Dr Mike Joy comments on New Zealand number one position in the developed world for trashing its rivers fast and thoroughly.

Congratulations, New Zealand, we're number one. No country in the developed world is trashing its rivers as fast or as thoroughly as we are.

An image of Mike Joy by a river.

When we first assessed the threat status of our native freshwater fish in the early 1990s (before that we just assumed they were fine because we're a clean, green nation, right?), it turned out 22 per cent were either threatened or at risk.

That's one species in five. An appalling figure, but old news. In 2018 the figure is 74 per cent. We've gone from one species out of every five being in trouble to a situation where three species out of four are staring extinction in the face, and we've done it in a generation.

This makes us by far the worst of the developed nations for fish species health. As bad as that is in itself, the central truth of ecology is that things never exist in isolation. He tu te Pahu, He tu te Tai (If the dolphin is well, our coasts are well). Same with fish: They're either top of the aquatic food webs in our rivers, or close to it, so they're ideal indicators of the health of freshwater ecosystems.

What that tells us in 2018 is that New Zealand's freshwater systems are in awful shape and getting worse fast. Our grandchildren won't be swimming in our rivers, and there won't be native fish in them either, unless we make changes.

You would think government would be all over this situation, given how long we've known about it and how quickly it's worsening. Guess how many native species are specifically protected under the Freshwater Fisheries Act? One.

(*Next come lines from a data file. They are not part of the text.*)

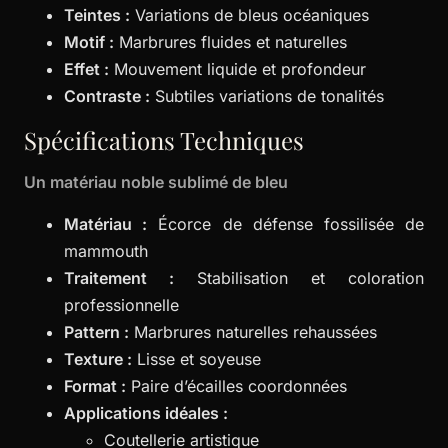
Teintes :
Variations de bleus océaniques
Motif :
Marbrures fluides et naturelles
Effet :
Mouvement liquide et profondeur
Contraste :
Subtiles variations de tonalités
Spécifications Techniques
Un matériau noble sublimé de bleu
Matériau :
Écorce de défense fossilisée de
mammouth
Traitement :
Stabilisation et coloration
professionnelle
Pattern :
Marbrures naturelles rehaussées
Texture :
Lisse et soyeuse
Format :
Paire d’écailles coordonnées
Applications idéales :
Coutellerie artistique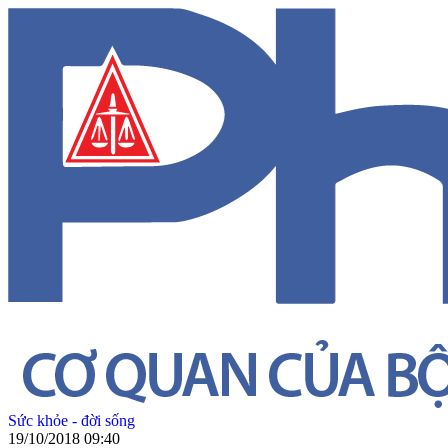
Sức khỏe - đời sống
19/10/2018 09:40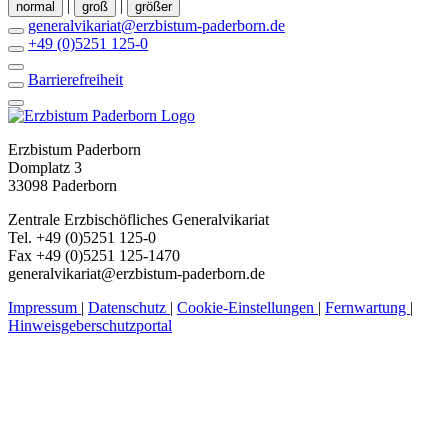
|
|
normal
groß
größer
generalvikariat@erzbistum-paderborn.de
+49 (0)5251 125-0
Barrierefreiheit
Erzbistum Paderborn
Domplatz 3
33098 Paderborn
Zentrale Erzbischöfliches Generalvikariat
Tel. +49 (0)5251 125-0
Fax +49 (0)5251 125-1470
generalvikariat@erzbistum-paderborn.de
Impressum
|
Datenschutz
|
Cookie-Einstellungen
|
Fernwartung
|
Hinweisgeberschutzportal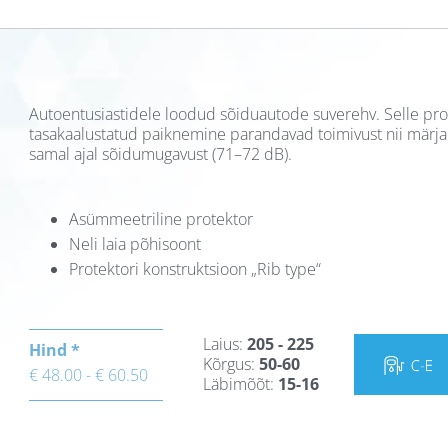
Autoentusiastidele loodud sõiduautode suverehv. Selle pr
tasakaalustatud paiknemine parandavad toimivust nii märjal 
samal ajal sõidumugavust (71–72 dB).
Asümmeetriline protektor
Neli laia põhisoont
Protektori konstruktsioon „Rib type“
Laius:
205 - 225
Hind *
Kõrgus:
50-60
€ 48.00 - € 60.50
Läbimõõt:
15-16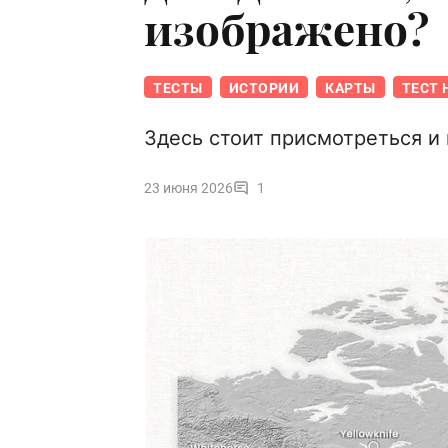
изображено?
ТЕСТЫ
ИСТОРИИ
КАРТЫ
ТЕСТ 
Здесь стоит присмотреться и
23 июня 2026
1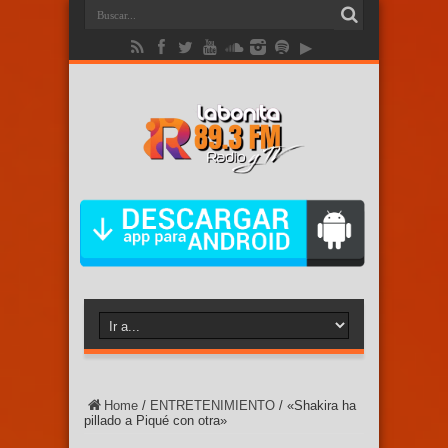
Home
/
ENTRETENIMIENTO
/
«Shakira ha
pillado a Piqué con otra»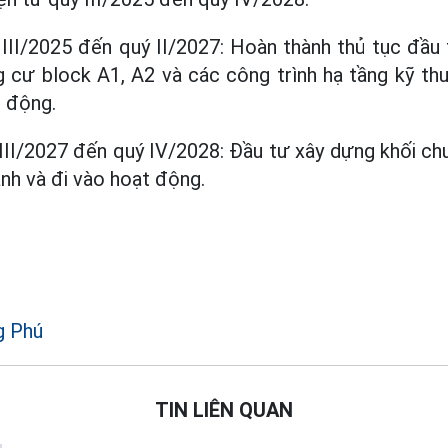
 III/2025 đến quý II/2027: Hoàn thành thủ tục đầu t
 cư block A1, A2 và các công trình hạ tầng kỹ th
t động.
 III/2027 đến quý IV/2028: Đầu tư xây dựng khối ch
nh và đi vào hoạt động.
g Phú
TIN LIÊN QUAN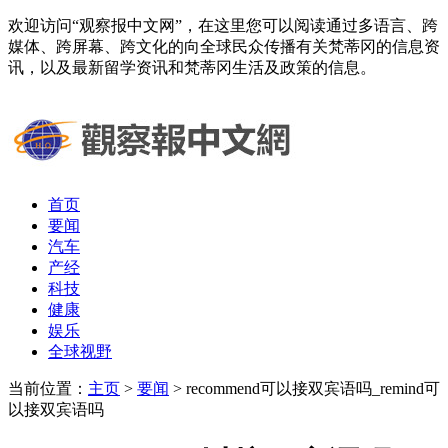
欢迎访问“观察报中文网”，在这里您可以阅读通过多语言、跨
媒体、跨屏幕、跨文化的向全球民众传播有关梵蒂冈的信息资
讯，以及最新留学资讯和梵蒂冈生活及政策的信息。
首页
要闻
汽车
产经
科技
健康
娱乐
全球视野
当前位置：
主页
>
要闻
> recommend可以接双宾语吗_remind可
以接双宾语吗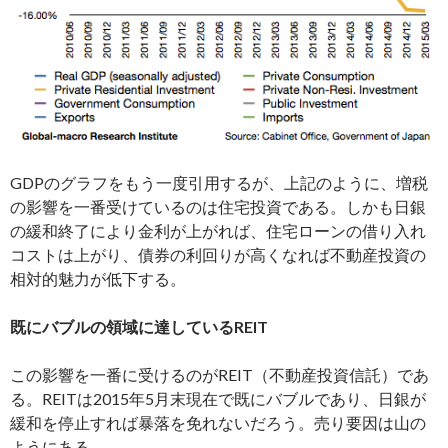
GDPのグラフをもう一度引用するが、上記のように、増税
の影響を一番受けているのは住宅投資である。しかも日銀
の緩和終了により金利が上がれば、住宅ローンの借り入れ
コストは上がり、債券の利回りが高くなれば不動産投資の
相対的魅力が低下する。
既にバブルの領域に達しているREIT
この影響を一番に受けるのがREIT（不動産投資信託）であ
る。REITは2015年5月末現在で既にバブルであり、日銀が
緩和を停止すれば暴落を免れないだろう。売り要因は山の
ようにある。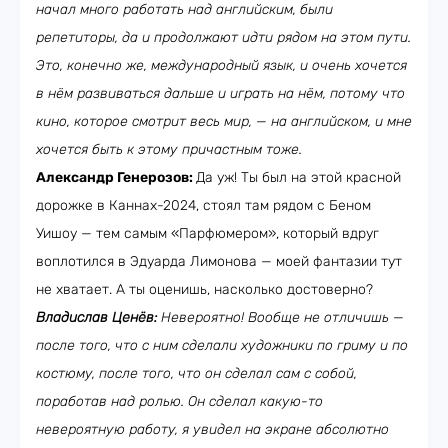
начал много работать над английским, были
репетиторы, да и продолжают идти рядом на этом пути.
Это, конечно же, международный язык, и очень хочется
в нём развиваться дальше и играть на нём, потому что
кино, которое смотрит весь мир, — на английском, и мне
хочется быть к этому причастным тоже.
Александр Генерозов:
Да уж! Ты был на этой красной
дорожке в Каннах-2024, стоял там рядом с Беном
Уишоу — тем самым «Парфюмером», который вдруг
воплотился в Эдуарда Лимонова — моей фантазии тут
не хватает. А ты оценишь, насколько достоверно?
Владислав Ценёв:
Невероятно! Вообще не отличишь —
после того, что с ним сделали художники по гриму и по
костюму, после того, что он сделал сам с собой,
поработав над ролью. Он сделал какую-то
невероятную работу, я увидел на экране абсолютно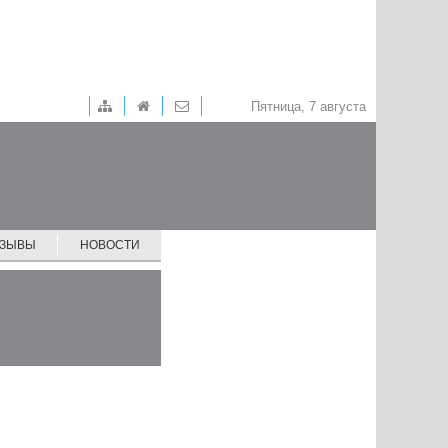
Пятница, 7 августа
ТЗЫВЫ
НОВОСТИ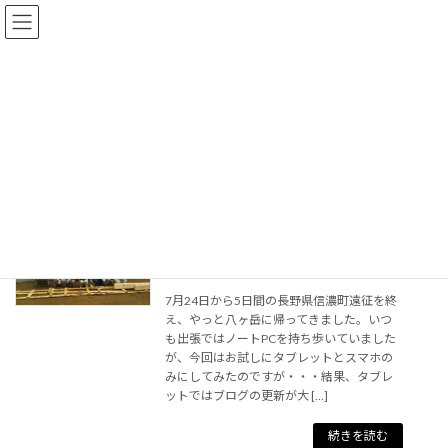
コ
ナ
ン
ビ
テ
ゲ
ン
ー
ツ
シ
へ
ョ
ス
ン
BIGBOX
キ
に
ッ
移
プ
動
セルフビルド・スクールin長野県信濃
現場から
町
2013年7月29日
7月24日から5日間の長野県信濃町遠征を終
え、やっと八ヶ岳に帰ってきました。いつ
も出張ではノートPCを持ち歩いていました
が、今回はお試しにタブレットとスマホの
みにしてみたのですが・・・結果、タブレ
ットではブログの更新が大 […]
続きを読む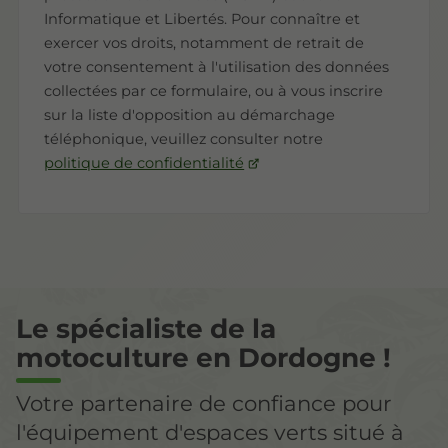
Informatique et Libertés. Pour connaître et
exercer vos droits, notamment de retrait de
votre consentement à l'utilisation des données
collectées par ce formulaire, ou à vous inscrire
sur la liste d'opposition au démarchage
téléphonique, veuillez consulter notre
politique de confidentialité
Le spécialiste de la
motoculture en Dordogne !
Votre partenaire de confiance pour
l'équipement d'espaces verts situé à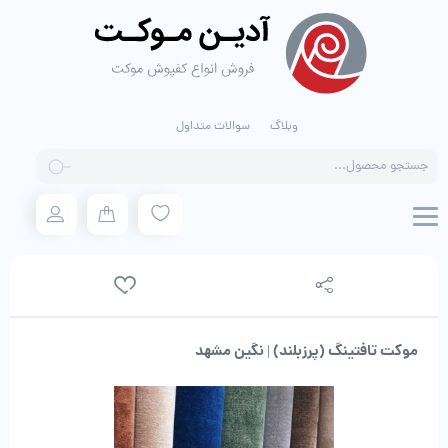
وبلاگ
سوالات متداول
Products
search
موکت تافتینگ (پرزبلند) | نگین مشهد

This would at least be good news for that one species, except that it's the grayling, and the grayling had been extinct for five decades when the law was passed. Mind you, the law does grant protection to introduced fish such as trout and salmon. Imagine if we protected goats and deer instead of kiwi and kereru.

All other native fish species have legal protection if they are not used for "human consumption or scientific purposes". In practice this translates to zero protection.

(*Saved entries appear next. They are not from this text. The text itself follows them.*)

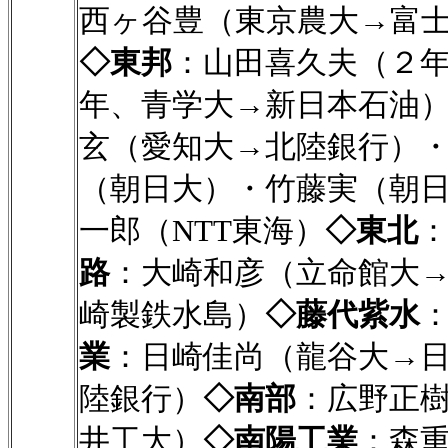
西ヶ谷豊（東京農大→富
◇東邦
：山田喜久夫（２
年、青学大→新日本石油
玄（愛知大→北陸銀行）
（朝日大）・竹藤実（朝
一郎（NTT東海）
◇東北
路
：大崎和彦（立命館大
崎製鉄水島）
◇藤代紫水
業
：日崎佳尚（龍谷大→日
陸銀行）
◇南部
：広野正
井工大）
◇南陽工業
：森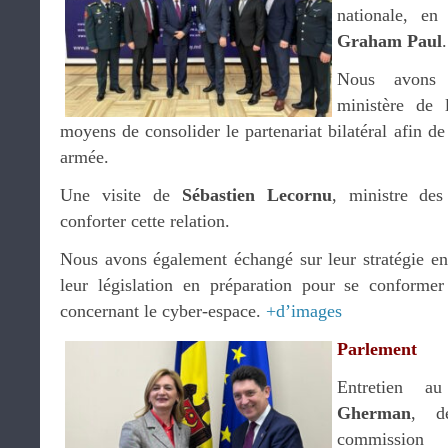
nationale, en
Graham Paul
.
Nous avons 
ministère de 
moyens de consolider le partenariat bilatéral afin de
armée.
Une visite de
Sébastien Lecornu
, ministre de
conforter cette relation.
Nous avons également échangé sur leur stratégie en
leur législation en préparation pour se conformer
concernant le cyber-espace.
+d’images
Parlement
Entretien 
Gherman
, dé
commission «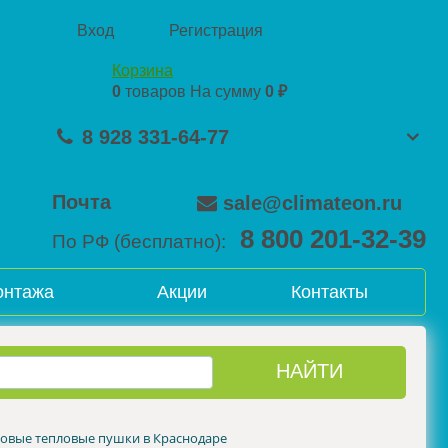
Вход
Регистрация
Корзина
0
товаров
На сумму
0 ₽
8 928 331-64-77
Почта
sale@climateon.ru
8 800 201-32-39
По РФ (бесплатно):
онтажа
Акции
Контакты
зовые тепловые пушки в Краснодаре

Freshwater crayfish: threatened. We eat them. Freshwater mussels: threatened. We eat them. We harvest five species for fun and profit under the name "whitebait" - the īnanga, the kōaro, the banded kōkopu, the giant kōkopu and the shortjaw kōkopu. Of these, only the banded kōkopu is not threatened.

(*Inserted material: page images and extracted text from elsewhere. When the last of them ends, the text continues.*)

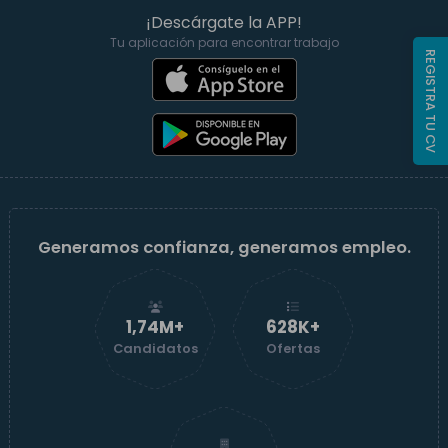
¡Descárgate la APP!
Tu aplicación para encontrar trabajo
REGISTRA TU CV
Generamos confianza, generamos empleo.
1,74M+
629K+
Candidatos
Ofertas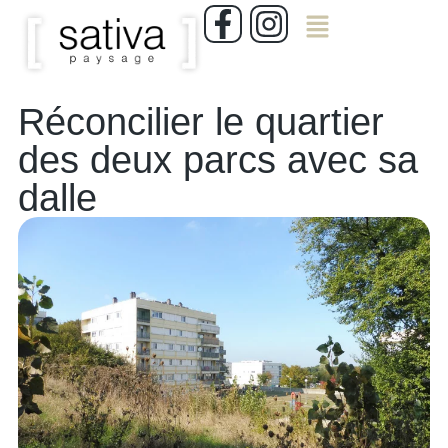
Réconcilier le quartier
des deux parcs avec sa
dalle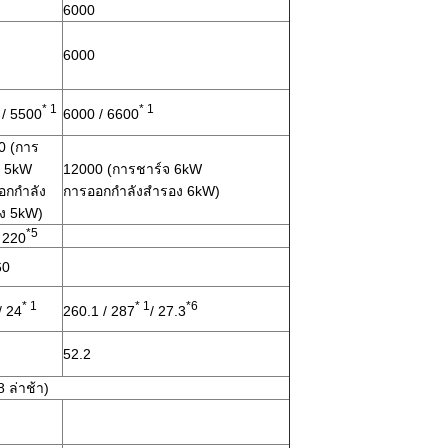
6000
6000
* 1
* 1
 / 5500
6000 / 6600
0 (การ
จ 5kW
12000 (การชาร์จ 6kW
กกําลัง
การออกกําลังสํารอง 6kW)
อง 5kW)
*5
 220
60
* 1
* 1
*6
/ 24
260.1 / 287
/ 27.3
52.2
 ล่าช้า)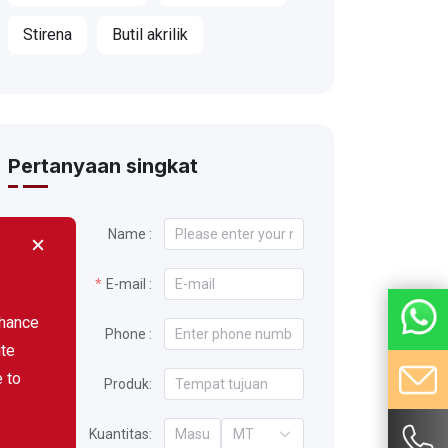
Stirena
Butil akrilik
Pertanyaan singkat
Name :
E-mail :
nhance
Phone :
ite
e to
Produk:
Kuantitas:
MT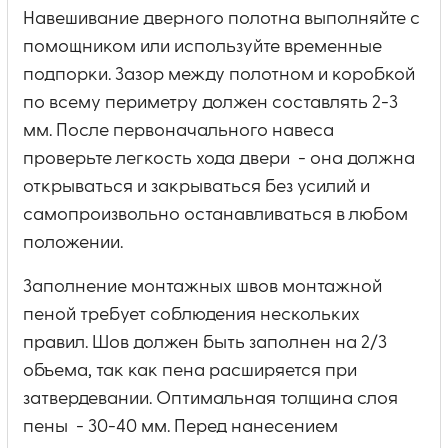
Навешивание дверного полотна выполняйте с
помощником или используйте временные
подпорки. Зазор между полотном и коробкой
по всему периметру должен составлять 2-3
мм. После первоначального навеса
проверьте легкость хода двери - она должна
открываться и закрываться без усилий и
самопроизвольно останавливаться в любом
положении.
Заполнение монтажных швов монтажной
пеной требует соблюдения нескольких
правил. Шов должен быть заполнен на 2/3
объема, так как пена расширяется при
затвердевании. Оптимальная толщина слоя
пены - 30-40 мм. Перед нанесением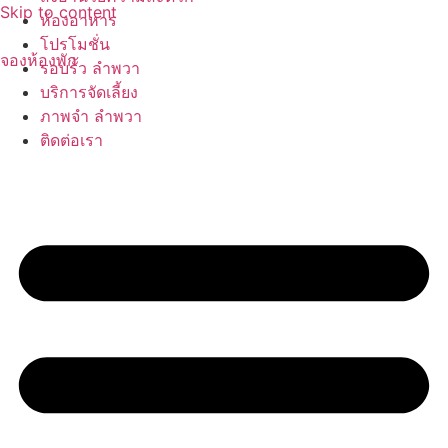
Skip to content
ห้องอาหาร
โปรโมชั่น
จองห้องพัก
รอบรั้ว ลำพวา
บริการจัดเลี้ยง
ภาพจำ ลำพวา
ติดต่อเรา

Any time you eat a whitebait fritter, you're eating the juveniles of native species that in all likelihood won't be around much longer. Basically, you're eating kiwi chicks. Our endemic longfin eel, classified as "in decline", we commercially harvested and export.

Meanwhile, DoC, the agency charged with regulating whitebait, has been missing in action. The rules governing whitebaiting have not been meaningfully changed since their inception, though they're based on out-of-date science and would offer inadequate protection even if they were properly enforced, which they're not.

It is strictly forbidden to take whitebait at night, for instance, a rule which was put in place to ensure some of these juveniles make it up the river safely. Whitebait don't move at night. We've known this for decades.

What we're seeing with native fish and the decline in our freshwater quality is a clear and urgent crisis. When you look at the statistics on species decline, it's pretty clear they're bad everywhere outside of the conservation estate, but worse anywhere we're practising intensive farming.

We need to match land use to soil types and slopes to control runoff. We need major reductions in intensity, and we need to look at the way local councils are charged with protecting the economy and environment when they apply the Resource Management Act.

We've been trying to have our cake and eat it. We need to stop or soon there won't even be crumbs left.